What The Senate Bill Does Better, Part 2: Cantwell’s Basic Health Program
Cantwell’s “basic health program” (section 1331 page 210) is one of the better ideas found in the Senate bill but not in the House bill. I support the basic health plan not because I’m a huge fan of the idea, but simply because I know the idea can work. It is clearly better than putting people on the alternative which is the state-based exchanges created by the Senate bill–these I know, in their current structure, will be pretty bad.
The new exchanges are too loosely regulated and allow way too much variation in insurance plan design. They foolishly divide the risk pool in two at the state level. The plans on the exchange should not be categorized actuarial value levels. The minimum actuarial value of a “qualified health plan” on the exchange is also way too low. It will leave millions of Americans dramatically underinsured. The exchanges will lack strong enough risk adjustment mechanisms and a minimum medical loss ratio. This combination means the exchange will be a very confusing marketplace, ripe for gaming the rules and cherry-picking the healthiest people. If they drop the public option, these exchanges would become an even worse place to buy insurance.
If a state decided create a basic health program, everyone between 133%-200% of federal poverty level who does not have health insurance must take part. The program will be funded by the money the federal government would otherwise give the individual as affordability tax credits.

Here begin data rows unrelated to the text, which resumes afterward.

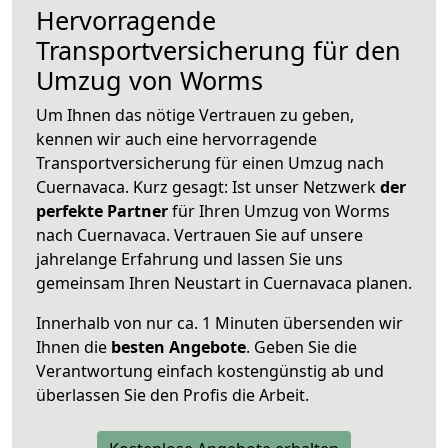
Hervorragende
Transportversicherung für den
Umzug von Worms
Um Ihnen das nötige Vertrauen zu geben,
kennen wir auch eine hervorragende
Transportversicherung für einen Umzug nach
Cuernavaca. Kurz gesagt: Ist unser Netzwerk
der
perfekte Partner
für Ihren Umzug von Worms
nach Cuernavaca. Vertrauen Sie auf unsere
jahrelange Erfahrung und lassen Sie uns
gemeinsam Ihren Neustart in Cuernavaca planen.
Innerhalb von
nur ca. 1 Minuten übersenden wir
Ihnen die
besten Angebote
. Geben Sie die
Verantwortung einfach kostengünstig ab und
überlassen Sie den Profis die Arbeit.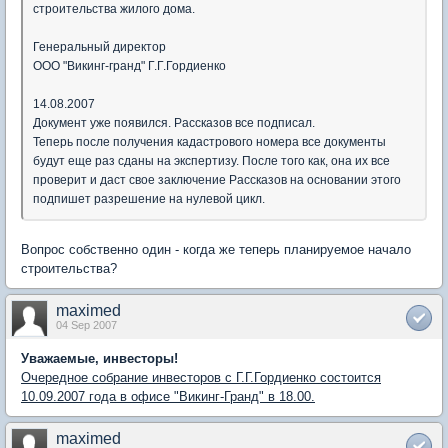
строительства жилого дома.
Генеральный директор
ООО "Викинг-гранд" Г.Г.Гордиенко
14.08.2007
Документ уже появился. Рассказов все подписал.
Теперь после получения кадастрового номера все документы
будут еще раз сданы на экспертизу. После того как, она их все
проверит и даст свое заключение Рассказов на основании этого
подпишет разрешение на нулевой цикл.
Вопрос собственно один - когда же теперь планируемое начало
строительства?
maximed
04 Sep 2007
Уважаемые, инвесторы!
Очередное собрание инвесторов с Г.Г.Гордиенко состоится
10.09.2007 года в офисе "Викинг-Гранд" в 18.00.
maximed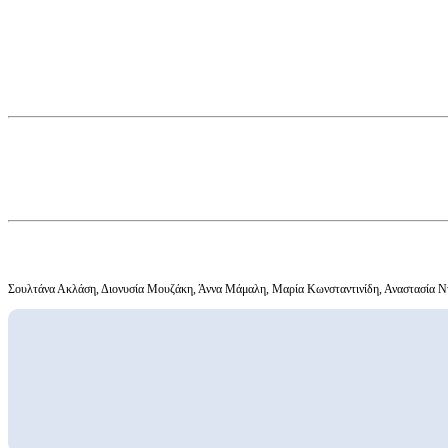
Σουλτάνα Ακλάση, Διονυσία Μουζάκη, Άννα Μάμαλη, Μαρία Κωνσταντινίδη, Αναστασία Ν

The state designs a good “standard health plan” with set benefits, deductibles, co-pays, etc. The state then accepts bids from health insurers and/or establish provider networks that are willing to provide this well-defined standard health plan. The state uses economies of scale to negotiate the best deal possible.
The state accepts the best bids and allows everyone in the basic health program to select from the different approved insurers. There is no confusing array of choices based on different deductibles, actuarial values, and co-pays. The individuals know all the plans are very similar and are all decent. All insurance companies taking part must have a minimum medical loss ratio of 85% for their standard health plan. This ensures people are getting value for their health care coverage.
There are several problems with the basic health plan which limit the idea’s scope. The biggest problem is that if a state sets up a basic health plan, it would only get 85% of the money the federal government would have otherwise spent on tax credits in that state. I understand this was done for political reasons to show the basic health program would be a money saver, but I still think it is unfair. If a state implements a better program to provide health insurance for less money, they should be able to pass those savings on to their citizens in the program instead of sending most of the savings back to the federal government. At the very least, the basic health plan should get to use more of the money, say 95%. The other problem with the basic health plan is that it is only for individuals between 133%-200% of FPL.
There are several changes I would like to see made to improve the idea. First, I would like to see the reach of the program allowed to expand. I would prefer if the state had the freedom choose a higher limit for participation than 200% of FPL. It would also be a good idea if people above 200% of FPL could choose to buy into the program, or if insurers offering standard health plans as part of the program must offer the same exact plan on the new exchange.
I think it is very important to make sure that the new co-ops and public option could apply to be eligible insurers in the program. Currently, the proposed law technically restricts them to only offering coverage on the exchanges. Not being able to access the potential pool of customers could be very crippling to the co-ops and public option in these states.
Most of my concerns about provisions that limit the scope of the basic health program could ironically be solved by “Section 1332 Waiver For State Innovation.” In theory, starting in 2017 the state could switch from getting a waiver under the basic health program to a broader waiver under section 1332. The state would get all the money (not just 85%) that the federal government would have otherwise spent on tax credits. The state could essentially offer the same basic health program, but now with no income limit and more money to spend on the program. I guess the best hope right now is that 2014-2017 would be a transition period in some states proving how much better the basic health program is than the current exchange idea. Seeing how much better the basic health program works, starting in 2017, states with the program would redesign their whole exchange to be more like the basic health program.